The Patch Allows Us To Get A Glimpse Into The Inner-Workings Of AMD’s Next Generation High Performance x86 CPU Core “Zen”

Today, with the information that we’ve learned from the patch, we can get a better idea of how Zen looks like from a high-level design standpoint.
So let’s dive straight into the new details that made their into the patch, but first I’d like to give a shout-out to “Dresdenboy” aka Matthias Waldhauer who spotted the patch and reported on it in his blog.


Read more: http://wccftech.com/amd-zen-cpu-core-microarchitecture-detailed/#ixzz3ngUPwdPF

 

[csbin]

The wider floating point unit also means that Zen will be able to process less complex instructions at double the rate of Steamroller. Which would mean a massive boost in floating point performance, an area where AMD had historically excelled in with Phenom II and other microarchitectures prior to bulldozer.
I should mention that AVX-512 support was not listed for Zen in the Linux patch that was released in March, which revealed the new instruction set extensions that Zen will support. This is slightly odd but could be explained by a possible lack of 512bit integer support in Zen, which is required for the AVX-512 extension.
There was also one particularly important improvement with Zen that Mr. Waldhauer has managed to spot in a number of patents filed by AMD CPU engineers working on Zen.

A lot of the new functionality has been filed for patenting. For example there was a mention of checkpointing, which is good for quick reversion of mispredicted branches and other reasons for restarting the pipelines. Some patents suggest, that Zen might use some slightly modified Excavator branch prediction.

 

[h4rm0ny]

Nice info. One thing I read in another article is that it's going to have 46 PCI-e lanes. I don't know what their source for that is but as someone obsessed with high-speed storage and lots of it, that's another strong positive.

 

[JoeRambo]

It's one big monolithic core, with 4 decoders (parts which tell the core what to do), 4 ALUs ("Bulldozer" had two per core), and four 128-bit wide floating-point units, clubbed in two 256-bit FMACs.

Nice spin on numbers, but according to the scheme it only has 2 pairs of 128bit add/mul hardware. That is not the same as 2x256 FMACs. Intel can execute 2x256FMA per cycle ( with 5 lat on hsw). Can't do that with 256bits of hw.

Also BD already had respectable number of resources, but performance was disastrous. They really need to fix cache BW/latencies to compete with Intel in FP.

 

[MongGrel]

http://forums.anandtech.com/showthread.php?t=2449951&page=6&highlight=amd

 

[inf64]

Nice spin on numbers, but according to the scheme it only has 2 pairs of 128bit add/mul hardware.
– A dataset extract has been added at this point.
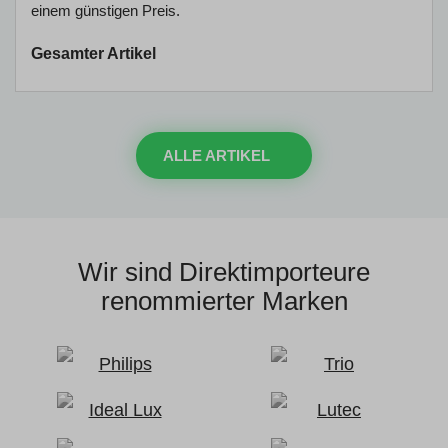
einem günstigen Preis.
Gesamter Artikel
ALLE ARTIKEL
Wir sind Direktimporteure
renommierter Marken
That is not the same as 2x256 FMACs. Intel can execute 2x256FMA per cycle ( with 5 lat on hsw). Can't do that with 256bits of hw.
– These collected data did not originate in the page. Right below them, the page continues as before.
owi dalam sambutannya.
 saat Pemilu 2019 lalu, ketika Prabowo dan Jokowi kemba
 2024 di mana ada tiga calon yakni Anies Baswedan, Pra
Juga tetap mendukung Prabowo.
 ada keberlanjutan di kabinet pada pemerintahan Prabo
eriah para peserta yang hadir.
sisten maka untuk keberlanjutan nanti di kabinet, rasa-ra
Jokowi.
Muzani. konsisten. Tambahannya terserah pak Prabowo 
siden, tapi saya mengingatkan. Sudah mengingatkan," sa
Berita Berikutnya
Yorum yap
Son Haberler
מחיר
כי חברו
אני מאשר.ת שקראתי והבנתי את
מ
Also BD already had respectable number of resources, but performance was disastrous. They really need to fix cache BW/latencies to compete with Intel in FP.

From Dresdenboy's blog:

Interestingly, as there are two 128b FP mul and two 128b FP add units (with only 3 cycles latency for these ops), the FMA instructions will be executed by combining one FP MUL and one FP ADD unit, resulting in 2 issues and 5 cycles latency (as that of the Bulldozer family). This saves some register file ports and increases throughput and reduces latencies of the more common FP ops. It even remembers me of the bridged FMA unit.

 

[dark zero]

So... It's only matter of months to see finally a benchmark?

 

[inf64]

So... It's only matter of months to see finally a benchmark?
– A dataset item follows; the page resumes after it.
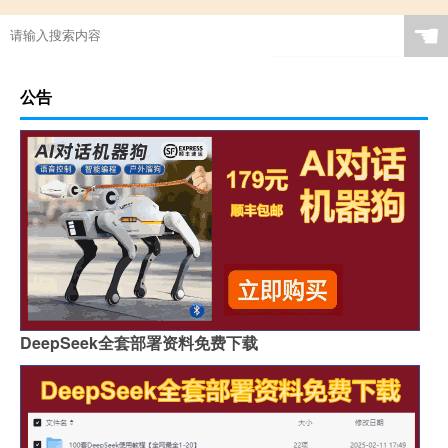
☚
公告
DeepSeek全套部署资料免费下载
No. If we see a benchmark this time next year it would be great.

 

[Burpo]

Nice spin on numbers, but according to the scheme it only has 2 pairs of 128bit add/mul hardware. That is not the same as 2x256 FMACs. Intel can execute 2x256FMA per cycle ( with 5 lat on hsw). Can't do that with 256bits of hw.

Also BD already had respectable number of resources, but performance was disastrous. They really need to fix cache BW/latencies to compete with Intel in FP.

"AMD Zen Core Microarchitecture (with some speculated parts)"

 

[jones377]

haha I knew this would end up in an article on one of these so called "tech" sites, rewritten from speculation to truth.

 

[Dresdenboy]

Nice spin on numbers, but according to the scheme it only has 2 pairs of 128bit add/mul hardware. That is not the same as 2x256 FMACs. Intel can execute 2x256FMA per cycle ( with 5 lat on hsw). Can't do that with 256bits of hw.

Also BD already had respectable number of resources, but performance was disastrous. They really need to fix cache BW/latencies to compete with Intel in FP.

You nailed it. Most media got it wrong. I hope to get an answer of the AMD guy who created the patch, because some informations in that patch (latencies, non-pipelined multiplier (?), FMA pairing of MUL0 + ADD1 (not ADD0?) and MUL1 + ADD1) look strange.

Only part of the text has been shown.